In the spring of 2006, Smith launched the critically acclaimed webcomic Shooting War, which became a full-color graphic novel from Grand Central Publishing in the fall of 2007.

In January 2007, Smith launched its second webcomic, a true story of Hurricane Katrina called A.D.: New Orleans After the Deluge. New chapters appeared monthly on Smith through the summer of 2008. A.D. received coverage in the New Orleans Times-Picayune, the Los Angeles Times, the Atlanta Journal-Constitution, the Toronto Star, Rolling Stone, AlterNet, Boing Boing, Wired.com, the USA Today blog "Pop Candy," and NPR, as well as hundreds of blogs. A four-color hardcover book edition of A.D. is forthcoming from Pantheon Books in August 2009.

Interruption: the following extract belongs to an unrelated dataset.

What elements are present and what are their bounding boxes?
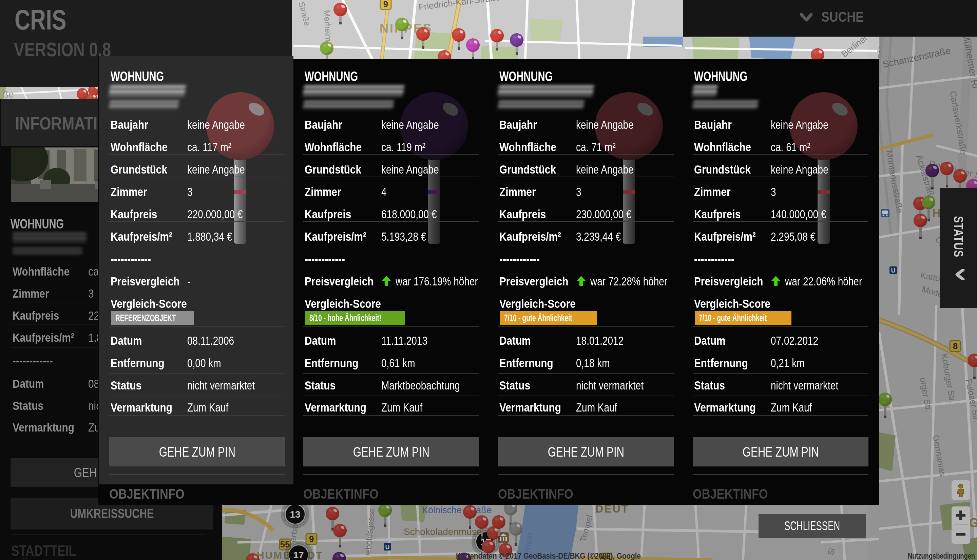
svg-text:9: 9 bbox=[383, 0, 388, 9]
svg-text:ße: ße bbox=[3, 89, 14, 100]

In February 2008, Harper Perennial published the New York Times bestseller Not Quite What I Was Planning: Six-Word Memoirs By Writers Famous and Obscure, which came from a six-word memoir contest held on Smith (and co-sponsored by Twitter) in 2007. Not Quite What I Was Planning collects almost 1,000 six-word memoirs, including pieces from celebrities like Stephen Colbert, Jane Goodall, Dave Eggers, and more. Vanity Fair magazine wrote that Not Quite What I Was Planning "will thrill minimalists and inspire maximalists," while Publishers Weekly said it made for "compulsive reading and prove arguably as insightful as any 300+-page biography."